Many employers think that they need to wait for weeks to get reports from background checking companies. As they want to replace candidates quickly, so they don't want to waste their time in the background checking procedure, and thereby, they skip this essential part of the pre-employment screening process.

What's Reality?

If you hire an expert, you can expect a report within three business days. Don't skip this step. You might save your time now, but later, when a criminal record or some other problem pops up, your company will be the one facing lawsuits.

Besides, the employee turnover rate will increase. One bad-hire means going through the recruitment process all over again. Waste of time and money, indeed.

Misconception #6 Employer needs to disqualify an employee with Criminal record immediately

If an employer goes with a background check on a candidate and finds out his criminal record, the recruiter disqualifies an application. Not every criminal record makes a job seeker disqualified for a job. Employers need to learn about the right approach.

What's reality?

Once an employer finds details of a criminal record, he must allow the candidate to dispute the claim. He can take adverse action when this criminal record is relevant for a given job position. A job seeker can get help from background check companies and perform a self-check to publicly find out what kind of information is available about him. You need to understand how employees will look into your profile and what information would make you disqualified for a specific job.

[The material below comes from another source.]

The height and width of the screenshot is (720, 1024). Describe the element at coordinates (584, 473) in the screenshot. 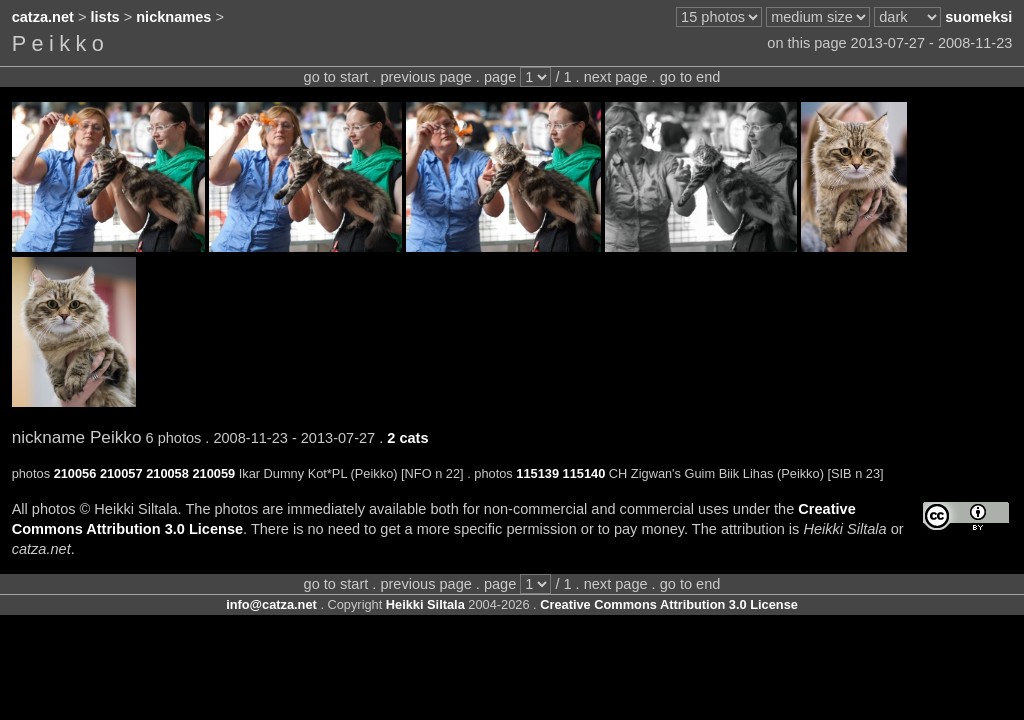

I see `115140` at that location.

A criminal record is a red flag, but not always. Discrepancies and derogatory marks on resumes are other red flags. Almost 13 percent of candidates approximate their employment date history. Simultaneously, accuracy is the key to success in the employment industry—a little discrepancy results in significant problems - aka losing a job opportunity.

Here are some typical Background check red flags

  • An employee has a degree about which employer can't get any confirmation from the education institute.
  • Upon running a background check on the professional license, the employer finds out some disciplinary actions, disbarment, and sanctions.
  • Information from the official source doesn't match with those mentioned on candidate's cover letter and resume.
  • The employee's involvement in reportable criminal convictions. Although a criminal conviction is a good reason to disqualify a candidate, yet an employer shouldn't quickly dismiss him without further investigation.

Misconception No #7 Employer is only interested in Reference Check

Almost 46 percent of employees have little or no idea about what kind of information an employer would be interested in during background checks.

What's Reality?

Most people believe that a recruiter will be interested in reference, while tons of other things are included in an employee's background check.

Primary check: A recruiter will run a criminal check on a candidate to find you about his/her sex offenses, civil or criminal records. Besides, he will do employment and education verification.

Secondary Check: An employer will also run some background checks on your credit reports, motor vehicle records, healthcare sanctions, professional license, worker's compensation history, military records, and references.

Essential Check: You should know that many employers would also be interested in drug screening.